Tag Archives: Google

Google Open Source Peer Bonus award 2023

I am honored to yet again receive a peer bonus award from Google. This is a Google program for which persons like me can be nominated by Googlers and as a result receive grants.

I previously received such an award in 2020.

Update

A few people noticed and have commented on the fact that this letter is signed by Chris DiBona and dated April 19th 2023, while sources say he was let go from Google back in January. Which means one or two of those things are wrong.

a Google grant for libcurl work

Earlier this year I was the recipient of a monetary Google patch grant with the expressed purpose of improving security in libcurl.

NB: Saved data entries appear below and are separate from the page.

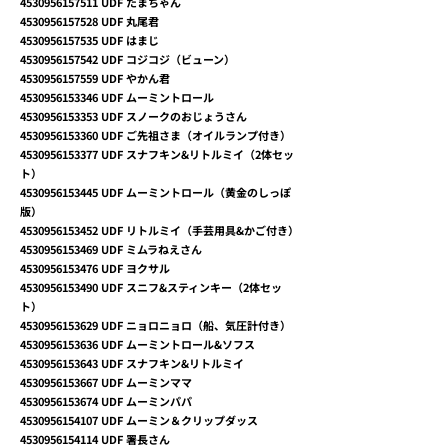
4530956157511
UDF たまちゃん
4530956157528
UDF 丸尾君
4530956157535
UDF はまじ
4530956157542
UDF コジコジ（ビューン）
4530956157559
UDF やかん君
4530956153346
UDF ムーミントロール
4530956153353
UDF スノークのおじょうさん
4530956153360
UDF ご先祖さま（オイルランプ付き）
4530956153377
UDF スナフキン&リトルミイ（2体セッ
ト）
4530956153445
UDF ムーミントロール（黄金のしっぽ
版）
4530956153452
UDF リトルミイ（手芸用具&かご付き）
4530956153469
UDF ミムラねえさん
4530956153476
UDF ヨクサル
4530956153490
UDF スニフ&スティンキー（2体セッ
ト）
4530956153629
UDF ニョロニョロ（船、気圧計付き）
4530956153636
UDF ムーミントロール&ソフス
4530956153643
UDF スナフキン&リトルミイ
4530956153667
UDF ムーミンママ
4530956153674
UDF ムーミンパパ
4530956154107
UDF ムーミン＆クリップダッス
4530956154114
UDF 署長さん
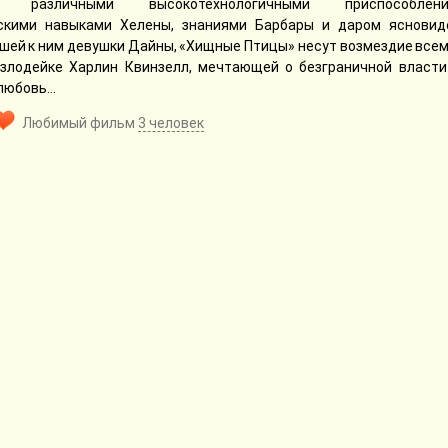
е различными высокотехнологичными приспособлени
скими навыками Хелены, знаниями Барбары и даром ясновид
шей к ним девушки Дайны, «Хищные Птицы» несут возмездие всем
 злодейке Харлин Квинзелл, мечтающей о безграничной власти
 любовь…
Любимый фильм
3 человек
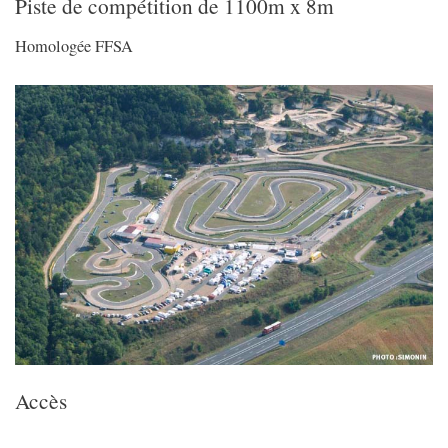
Piste de compétition de 1100m x 8m
Homologée FFSA
Accès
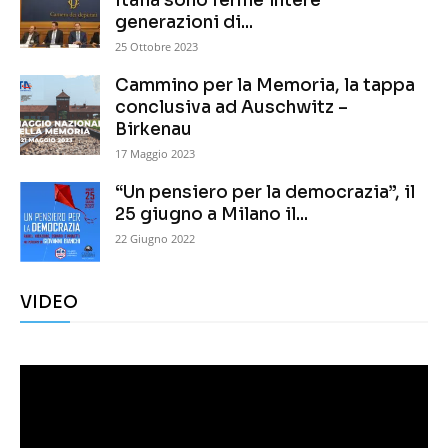
Italia sono ferme intere
generazioni di...
25 Ottobre 2023
Cammino per la Memoria, la tappa
conclusiva ad Auschwitz –
Birkenau
17 Maggio 2023
“Un pensiero per la democrazia”, il
25 giugno a Milano il...
22 Giugno 2022
VIDEO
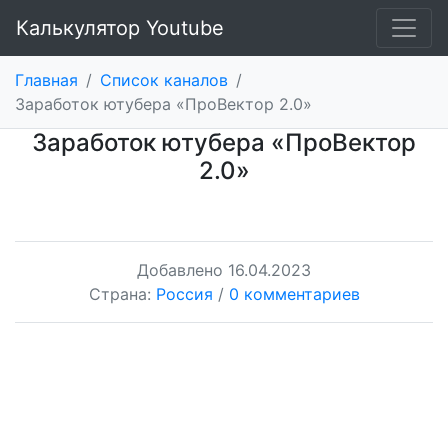
Калькулятор Youtube
Главная
/
Список каналов
/
Заработок ютубера «ПроВектор 2.0»
Заработок ютубера «ПроВектор
2.0»
Добавлено
16.04.2023
Страна:
Россия
/
0 комментариев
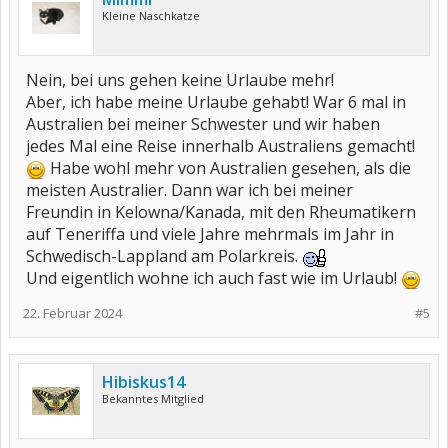
Kleine Naschkatze
Nein, bei uns gehen keine Urlaube mehr!
Aber, ich habe meine Urlaube gehabt! War 6 mal in
Australien bei meiner Schwester und wir haben
jedes Mal eine Reise innerhalb Australiens gemacht!
Habe wohl mehr von Australien gesehen, als die
meisten Australier. Dann war ich bei meiner
Freundin in Kelowna/Kanada, mit den Rheumatikern
auf Teneriffa und viele Jahre mehrmals im Jahr in
Schwedisch-Lappland am Polarkreis.
Und eigentlich wohne ich auch fast wie im Urlaub!
22. Februar 2024
#5
Hibiskus14
Bekanntes Mitglied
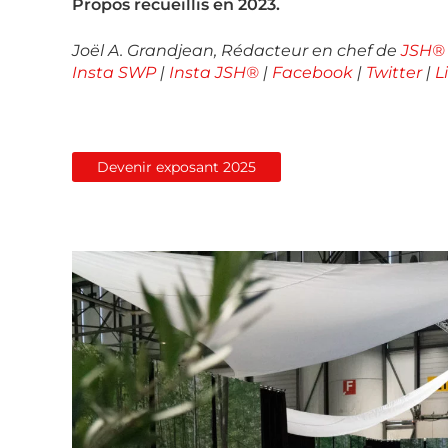
Propos recueillis en 2023.
Joël A. Grandjean, Rédacteur en chef de
JSH®
Insta SWP
|
Insta JSH®
|
Facebook
|
Twitter
|
L
Devenir exposant 2025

This was an upfront payout under this Google program describing itself as “an experimental program that rewards proactive security improvements to select open-source projects”.

I accepted this grant for the curl project and I intend to keep working fiercely on securing curl. I recognize the importance of curl security as curl remains one of the most widely used software components in the world, and even one that is doing network data transfers which typically is a risky business. curl is responsible for a measurable share of all Internet transfers done over the Internet an average day. My job is to make sure those transfers are done as safe and secure as possible. It isn’t my only responsibility of course, as I have other tasks to attend to as well, but still.

Do more

Security is already and always a top priority in the curl project and for myself personally. This grant will of course further my efforts to strengthen curl and by association, all the many users of it.

What I will not do

When security comes up in relation to curl, some people like to mention and propagate for other programming languages, But curl will not be rewritten in another language. Instead we will increase our efforts in writing good C and detecting problems in our code earlier and better.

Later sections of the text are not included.